A young Burmese Muslim Rohingya refugee behind an iron fence at Indonesia's Belawan immigration detention center in Medan city located on Sumatra island. Indonesia is locking up hundreds of child asylum-seekers and migrants in squalid detention centers, Human Rights Watch said on June 24, 2013. (ROMEO GACAD/AFP/Getty Images)
June 24, 2013

JAKARTA, Indonesia—A rights group on Monday criticized Indonesia over its treatment of children who are migrants or seeking asylum, saying they are placed in abysmal conditions with no way of appealing their detention.

The New York-based Human Rights Watch said in a report that Indonesia has detained hundreds of migrant and asylum-seeking children each year without giving them a way to challenge their detention. The country lacks asylum laws and allows immigrants to be detained for up to 10 years.

“Hundreds are detained in sordid conditions, without access to lawyers, and sometimes beaten. Others are left to fend for themselves, without any assistance with food or shelter,” the report said.

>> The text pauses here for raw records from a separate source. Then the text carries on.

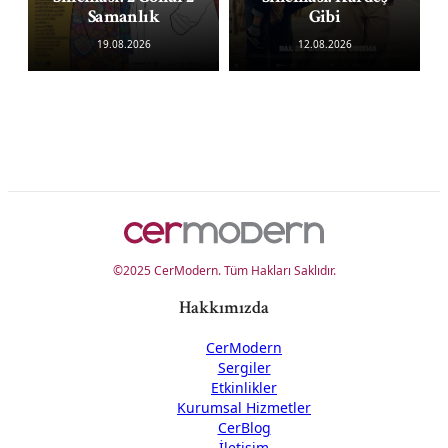
Samanlık
Gibi
19.08.2026
12.08.2026
©2025 CerModern. Tüm Hakları Saklıdır.
Hakkımızda
CerModern
Sergiler
Etkinlikler
Kurumsal Hizmetler
CerBlog
İletişim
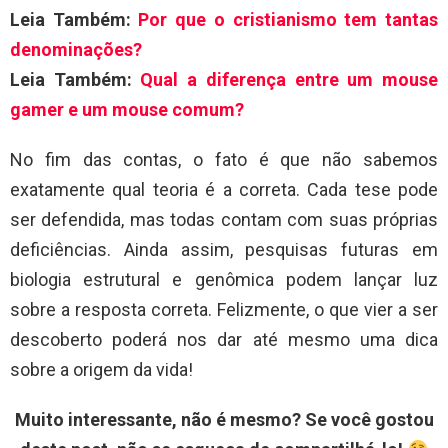
Leia Também:
Por que o cristianismo tem tantas
denominações?
Leia Também:
Qual a diferença entre um mouse
gamer e um mouse comum?
No fim das contas, o fato é que não sabemos
exatamente qual teoria é a correta. Cada tese pode
ser defendida, mas todas contam com suas próprias
deficiências. Ainda assim, pesquisas futuras em
biologia estrutural e genômica podem lançar luz
sobre a resposta correta. Felizmente, o que vier a ser
descoberto poderá nos dar até mesmo uma dica
sobre a origem da vida!
Muito interessante, não é mesmo? Se você gostou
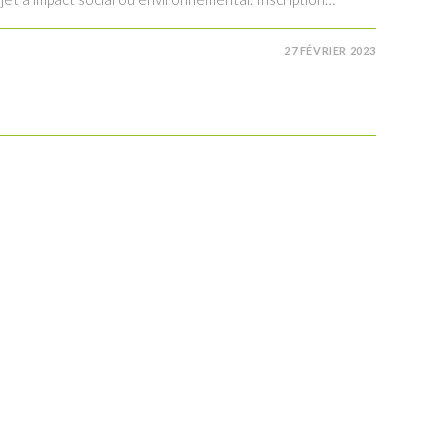
27 FÉVRIER 2023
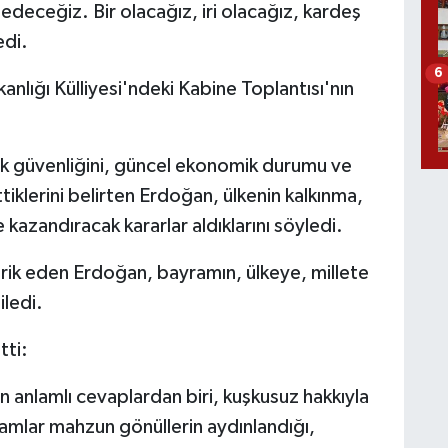
eceğiz. Bir olacağız, iri olacağız, kardeş
edi.
6
ığı Külliyesi'ndeki Kabine Toplantısı'nın
fik güvenliğini, güncel ekonomik durumu ve
tiklerini belirten Erdoğan, ülkenin kalkınma,
azandıracak kararlar aldıklarını söyledi.
rik eden Erdoğan, bayramın, ülkeye, millete
iledi.
tti:
n anlamlı cevaplardan biri, kuşkusuz hakkıyla
ramlar mahzun gönüllerin aydınlandığı,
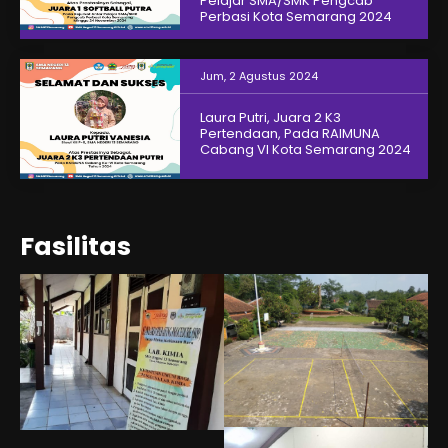
Pelajar SMA/SMK Pengcab
Perbasi Kota Semarang 2024
Jum, 2 Agustus 2024
Laura Putri, Juara 2 K3
Pertendaan, Pada RAIMUNA
Cabang VI Kota Semarang 2024
Fasilitas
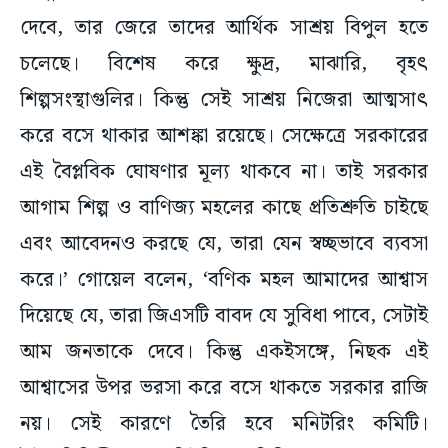
দেবে, তার জেরে তাদের আর্থিক সাশ্রয় বিপুল হতে
চলেছে। বিশেষ করে ক্ষুদ্র, মাঝারি, বৃহৎ
শিল্পসংস্থাগুলির। কিন্তু সেই সাশ্রয় নিজেরা আত্মসাৎ
করে বসে থাকার আশঙ্কা রয়েছে। সেক্ষেত্রে সরকারের
এই বৈপ্লবিক ঘোষণার মূল্য থাকবে না। তাই সরকার
আগাম শিল্প ও বাণিজ্য মহলের কাছে প্রতিশ্রুতি চাইছে
এবং আবেদনও করছে যে, তারা যেন স্বচ্ছভাবে ব্যবসা
করে।’ গোয়েল বলেন, ‘বণিক মহল আমাদের আশ্বাস
দিয়েছে যে, তারা জিএসটি বাবদ যে সুবিধা পাবে, সেটাই
আম জনতাকে দেবে। কিন্তু একইসঙ্গে, নিছক এই
আশ্বাসের উপর ভরসা করে বসে থাকতে সরকার রাজি
নয়। সেই কারণে তৈরি হবে মনিটরিং কমিটি।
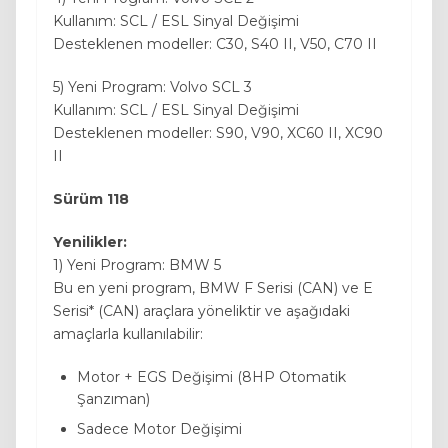
Kullanım: SCL / ESL Sinyal Değişimi
Desteklenen modeller: C30, S40 II, V50, C70 II
5) Yeni Program: Volvo SCL 3
Kullanım: SCL / ESL Sinyal Değişimi
Desteklenen modeller: S90, V90, XC60 II, XC90
II
Sürüm 118
Yenilikler:
1) Yeni Program: BMW 5
Bu en yeni program, BMW F Serisi (CAN) ve E
Serisi* (CAN) araçlara yöneliktir ve aşağıdaki
amaçlarla kullanılabilir:
Motor + EGS Değişimi (8HP Otomatik
Şanzıman)
Sadece Motor Değişimi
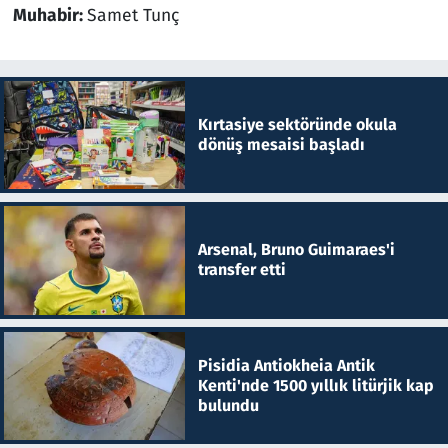
Muhabir:
Samet Tunç
Kırtasiye sektöründe okula
dönüş mesaisi başladı
Arsenal, Bruno Guimaraes'i
transfer etti
Pisidia Antiokheia Antik
Kenti'nde 1500 yıllık litürjik kap
bulundu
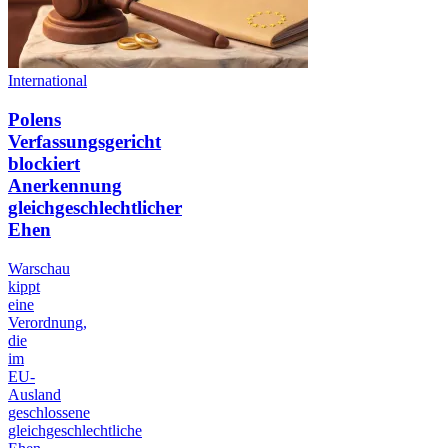
International
Polens
Verfassungsgericht
blockiert
Anerkennung
gleichgeschlechtlicher
Ehen
Warschau
kippt
eine
Verordnung,
die
im
EU-
Ausland
geschlossene
gleichgeschlechtliche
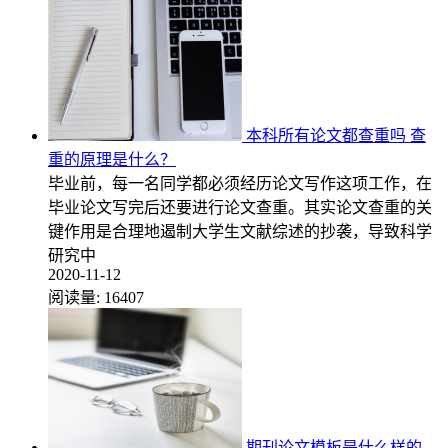
本科所有论文都查重吗 查
重的原理是什么？
毕业前，每一名同学都必须经历论文写作这项工作，在
毕业论文写完后还要进行论文查重。其实论文查重的关
键作用是合理地遏制大学生文献综述的抄袭，导致科学
研究中
2020-11-12
阅读量:
16407
期刊论文模板是什么样的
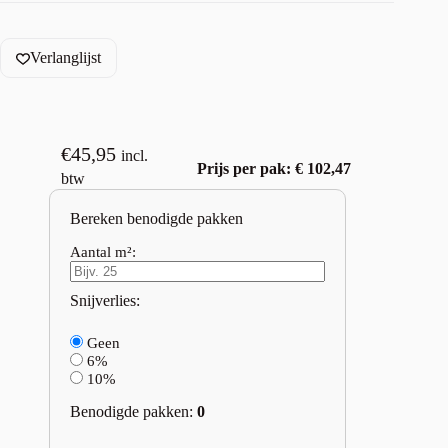
Verlanglijst
€
45,95
incl.
Prijs per pak: € 102,47
btw
Bereken benodigde pakken
Aantal m²:
Snijverlies:
Geen
6%
10%
Benodigde pakken:
0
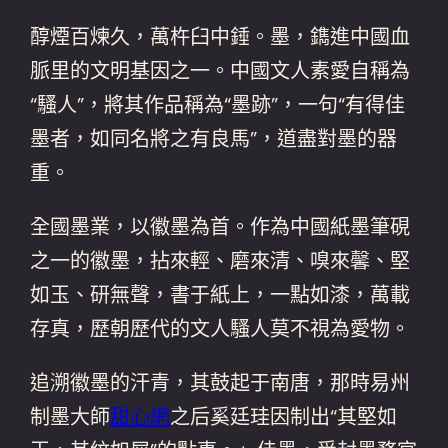
醇煙百煉久，萬杵臼中錘。墨，鐫進中國血
脈里的文明基因之一。中國文人素愛自稱為
“騷人”，將其作品稱為“墨跡”，一句“有得佳
墨者，如同名將之有良馬”，道盡對墨的器
重。
全國墨業，以徽墨為首。作為中國紙墨筆硯
之一的徽墨，拈來輕、磨來清、嗅來馨、堅
如玉、研無聲，書于紙上，一點如漆，萬載
存真，歷朝歷代的文人騷人莫不視為愛物。
追溯徽墨的汗青，其鼓起于南唐，那時易州
制墨大師
甜心網
之后奚廷珪因制出“其堅如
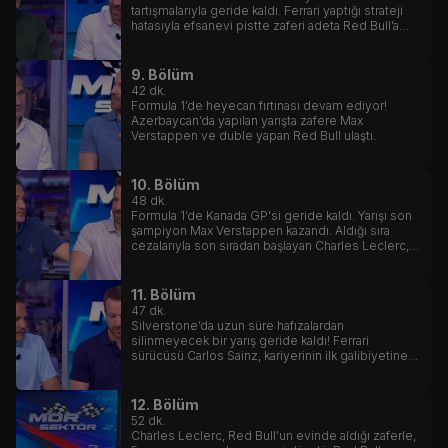
tartışmalarıyla geride kaldı. Ferrari yaptığı strateji
hatasıyla efsanevi pistte zaferi adeta Red Bull’a
hediye etti.
9. Bölüm
42
dk.
Formula 1’de heyecan fırtınası devam ediyor!
Azerbaycan’da yapılan yarışta zafere Max
Verstappen ve duble yapan Red Bull ulaştı.
10. Bölüm
48
dk.
Formula 1’de Kanada GP'si geride kaldı. Yarışı son
şampiyon Max Verstappen kazandı. Aldığı sıra
cezalarıyla son sıradan başlayan Charles Leclerc,
başarılı bir performansla 5. sıraya kadar yükselmeyi
başardı.
11. Bölüm
47
dk.
Silverstone’da uzun süre hafızalardan
silinmeyecek bir yarış geride kaldı! Ferrari
sürücüsü Carlos Sainz, kariyerinin ilk galibiyetine
uzandı ama yarışa henüz ilk turda yaşanan
korkutucu kaza ve Ferrari içinde yaşanan strateji
krizi damga vurdu.
12. Bölüm
52
dk.
Charles Leclerc, Red Bull’un evinde aldığı zaferle,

The group said there are almost 2,000 asylum-seeking and refugee children in Indonesia as of March, and that more than 1,000 arrived in 2012. They are fleeing persecution, violence, and poverty in Somalia, Afghanistan, Pakistan, Myanmar and elsewhere.

The report was based on interviews with more than 100 migrants, including children as young as 5, as well as Indonesian officials and staff members of non-governmental and intergovernmental organizations.

It said adults and children described abuse by guards or other detainees, including being kicked, punched, beaten with sticks, burned with cigarettes and subject to electric shocks.

Ida Bagus Adnyana, director of investigation and enforcement at the immigration office, denied the allegations.

“These are not true, that is made up. We regularly remind our officers about human rights,” Adnyana said. “I am the first official to be fired if these happened.”

He said migrant children are staying with their parents while those without parents are sheltered separately from adults.

“Even some of them are staying outside detention centers with adoptive parents,” he added.

Alice Farmer, the group’s children’s rights researcher, said migrant and asylum-seeking children risk life and limb to flee their countries.

“Migrant children in Indonesia are trapped in a prolonged waiting game with no certain outcome,” Farmer said. “Desperate children will keep coming to Indonesia, and the government should step up to give them decent care.”

Indonesia, the world’s largest archipelagic nation with thousands of islands and miles (kilometers) of unpatrolled coastline, is a key transit point for smuggling migrants.

Hundreds of asylum-seekers from war-ravaged countries have died in sea accidents on the hazardous sea journey from Indonesia to Australia.